Here is the spec page from the 2001 Hymer catalogue (available from the German Hymer website). I think you will find the 550 a pretty rare beast in the UK. There may well be more LHD versions available on the continent, but that is no real problem. We have LHD which is quite easy over here, and much easier over there!

Philip


----------



## Hymer1942 (Oct 13, 2009)

*reply*

Jimmy, have sent you a PM. Barrie


----------



## gaspode (May 9, 2005)

How about this one:

LOOK HERE


----------



## JohnsCrossMotorHomes (Jul 21, 2007)

I have a Hymer S650 on a Mercedes Auto and Hymer B544SL in stock

Peter


----------



## Bob45 (Jan 22, 2007)

James
I believe all Hymer coachbuilt A Class have a drop down bed at the front unless they were ordered specifically without one, just like some don't have a drivers door. It was an "optional extra". If you did without the drop down bed you could have extra cupboards fitted.

Bob


----------



## JimmyBee (Jul 14, 2010)

Thanks Bob,

The German Hymer website has loads of past catalogues which is excellent, bit of guessing as to what the site says on the way to downloading them, but the brochures help massively with the layouts that were available.
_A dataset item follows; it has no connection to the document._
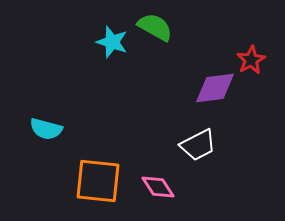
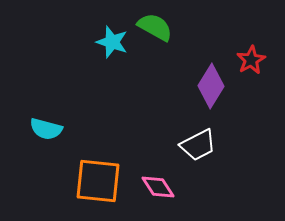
purple diamond: moved 4 px left, 2 px up; rotated 51 degrees counterclockwise
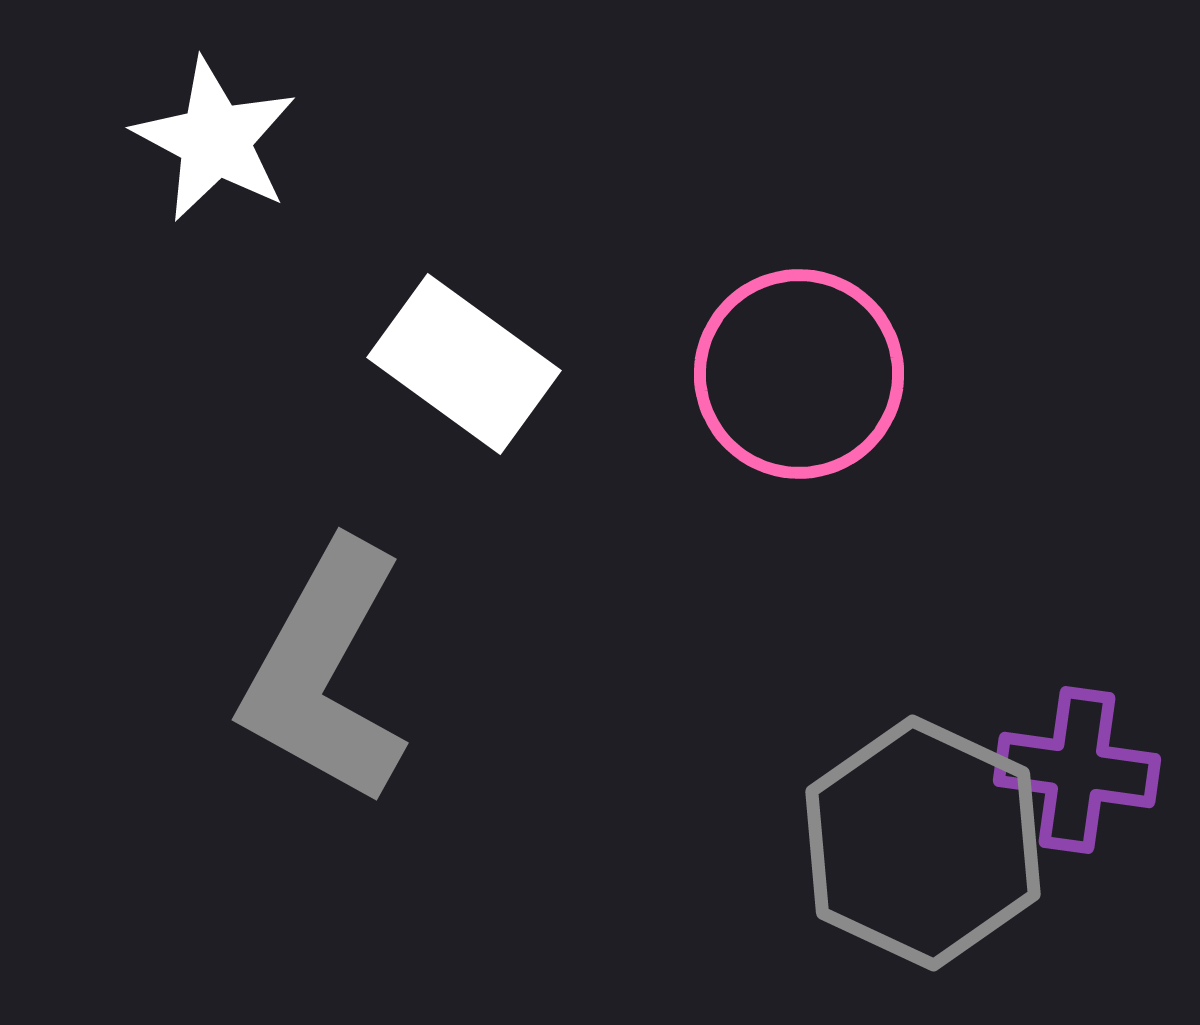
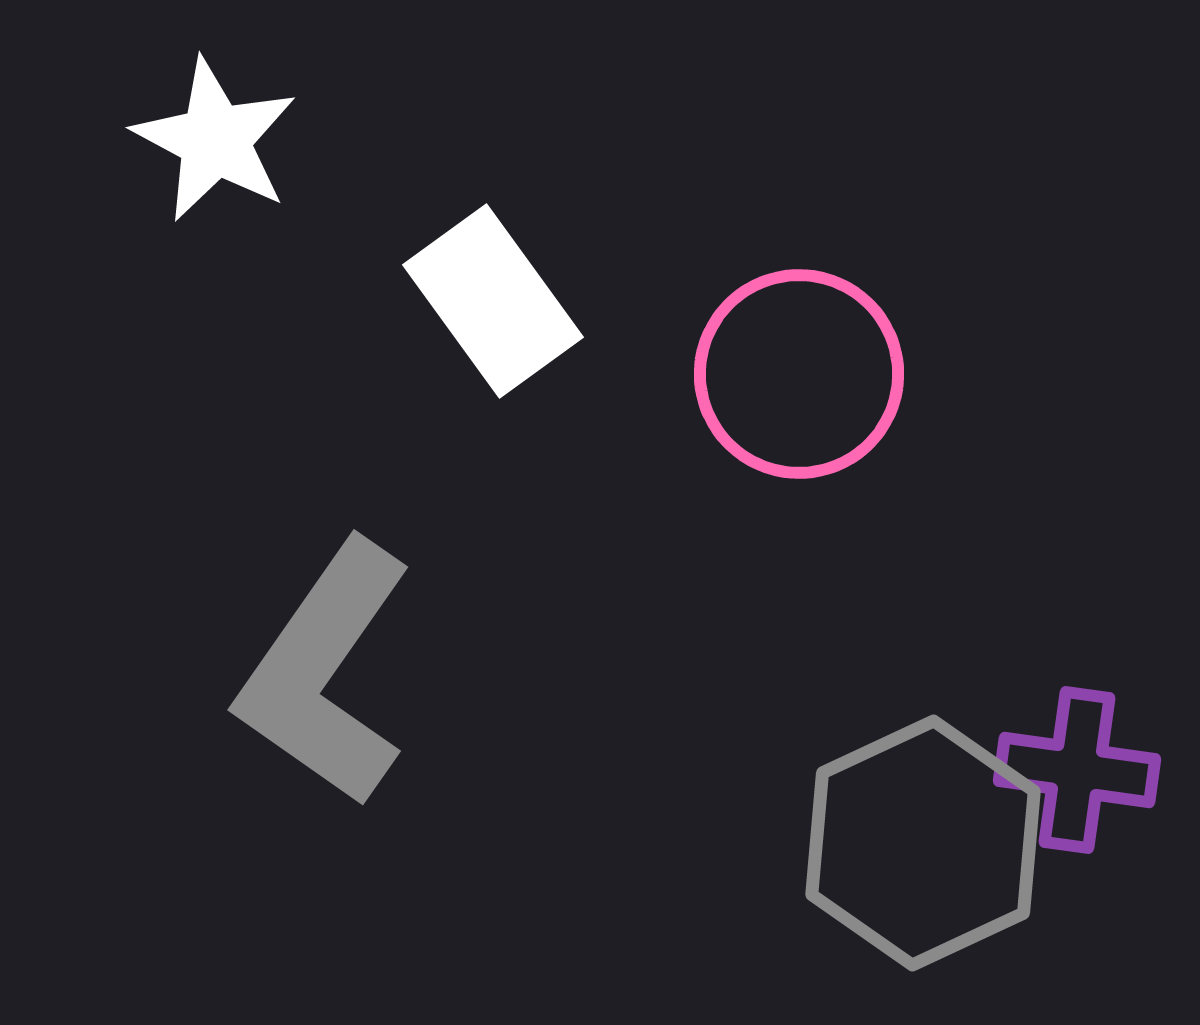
white rectangle: moved 29 px right, 63 px up; rotated 18 degrees clockwise
gray L-shape: rotated 6 degrees clockwise
gray hexagon: rotated 10 degrees clockwise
The 2003 Hymer brochure link is this if anyone is interested http://www.hymer.com/medien/pdf/1129126124-D_RM_Pros_2003.pdf

Having had a better look at the designs, I may look for a 640, but needs to be LHD as It's going to be used on the continent 95% of the time.

Thanks for the help

James


----------



## bid (Sep 19, 2005)

Hi James

Sorry for the hijack but how can I find a copy of the brochure for a 1998 Hymer B584 on the Hymer web site? I have had a look at the site but am having no luck.

Many thanks

Bid


----------



## bid (Sep 19, 2005)

Hi James

Sorry for the hijack but how can I find a copy of the brochure for a 1998 Hymer B584 on the Hymer web site? I have had a look at the site but am having no luck.

Many thanks

Bid


----------



## JeanLuc (Jan 13, 2007)

bid said:


> Hi James
> 
> Sorry for the hijack but how can I find a copy of the brochure for a 1998 Hymer B584 on the Hymer web site? I have had a look at the site but am having no luck.
> 
> ...


Go to this part of the Hymer German website:
http://www.hymer.ag/cms/DE/Service/Kataloge/Archiv.html#form

Then choose Reisemobil from the drop-down option and the model year etc required from the drop-downs that appear subsequently. You will get to a downloadable pdf.

Philip


----------



## JimmyBee (Jul 14, 2010)

Hi Bid,

http://www.hymer.com/medien/pdf/1103208700-Reisemobil_Prospekt_08_97.pdf

The layout of the B584 is on page 57 of that pdf

James


----------